Muldoon, who is from Exton, Pennsylvania, says he has been struck by “the care with which both professors approach the topic of handling misinformation and the respect they pay to people who may have been misinformed.” He says the class also taught him about inoculation, explaining why misinformation is false to someone before the misinformation reaches them.
He says as a speechwriter for the Environmental Protection Agency, climate communication is a big part of what he does. Muldoon attended the SEJ conference as a Climate Communication class student, which included going to a training from SciLine on talking to the media, and as an EPA employee. He also watched the keynote from EPA Administrator Michael Regan.
At the conference, graduate students walked around with a badge below their name tags that read, “Ask me about debunking climate conspiracy theories.” The group flagged down a Wyoming journalist to ask him about misconceptions he deals with, whether he tries to refrain from language that might polarize readers, and what types of stories his audience likes best.
In class the week after the conference, undergraduate and graduate students shared what they learned from their journalist interviews: It’s important to balance reality and urgency with local stories that inspire action. It’s important to meet people where they are. There isn’t one single policy that would solve climate change, but there’s a compounding effect.
The next steps for the students were to incorporate the information from journalists into their white paper contributions and film a video explainer of their insights, with help from the Annenberg Media Lab.

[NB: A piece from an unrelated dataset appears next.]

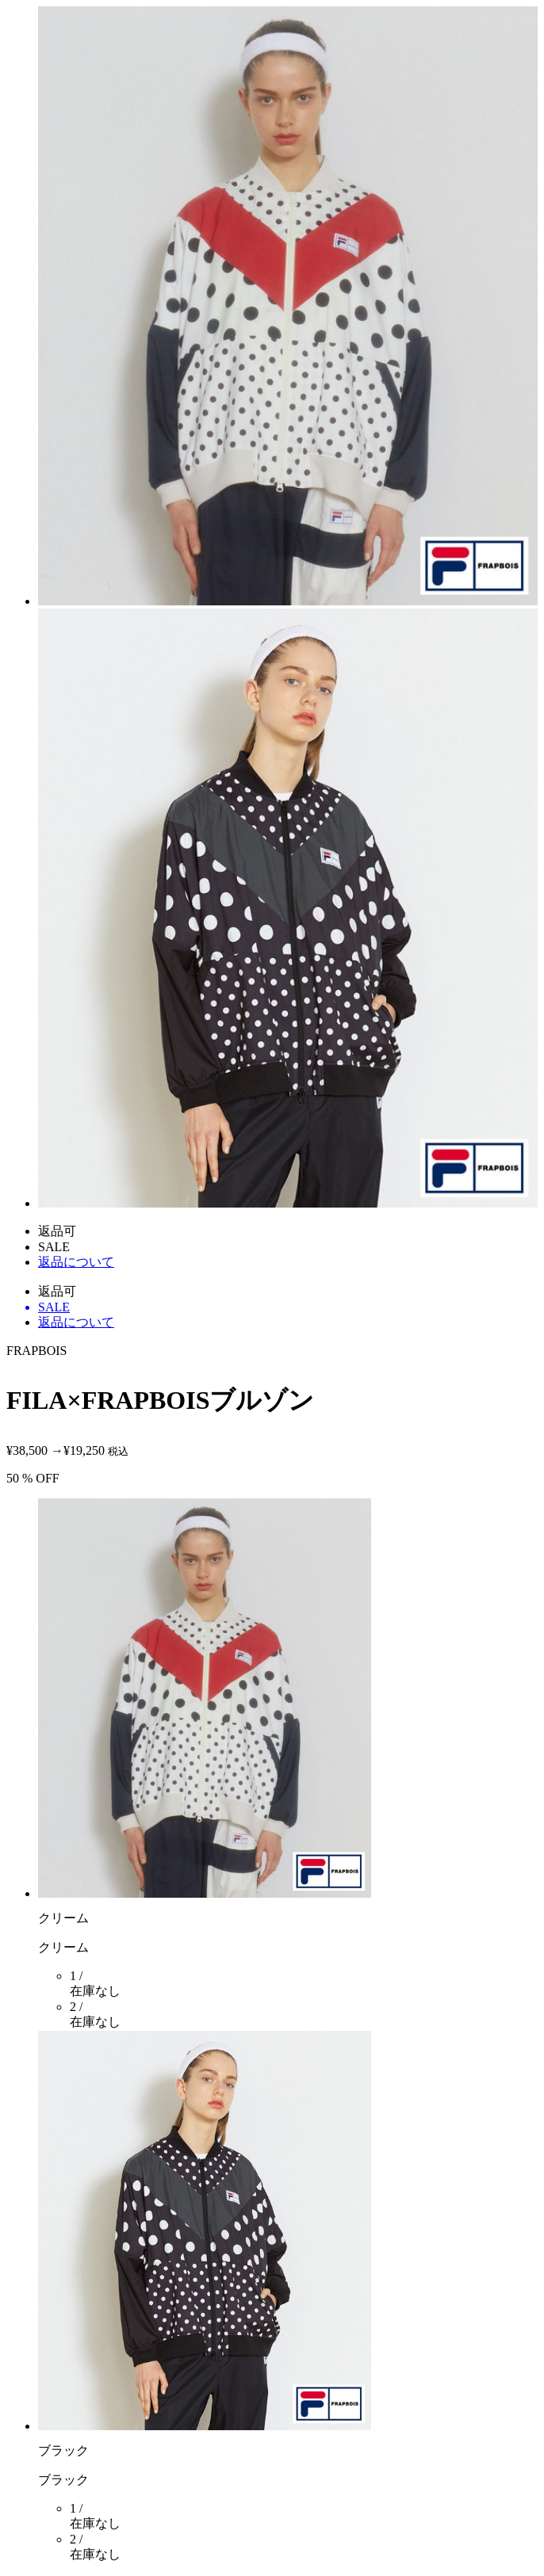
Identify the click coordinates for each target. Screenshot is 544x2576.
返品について (76, 1262)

“They’re actually producing communication in the context of theory about communication,” Jamieson says. “Teach the course from a climate science perspective without a focus on communication theory, and the students’ white papers and videos might not be as persuasive as they could be. Teach it from a communication theory perspective alone, and the students might inadvertently misrepresent the climate science.”
Michael Mann is a Presidential Distinguished Professor, with joint appointments in the Department of Earth and Environmental Science in the School of Arts & Sciences and the Annenberg School for Communication, and the director of the Penn Center for Science, Sustainability, and the Media in the School of Arts & Sciences.
Kathleen Hall Jamieson is the Elizabeth Ware Packard Professor of Communication at the Annenberg School for Communication, director of the Annenberg Public Policy Center, and co-founder of FactCheck.org.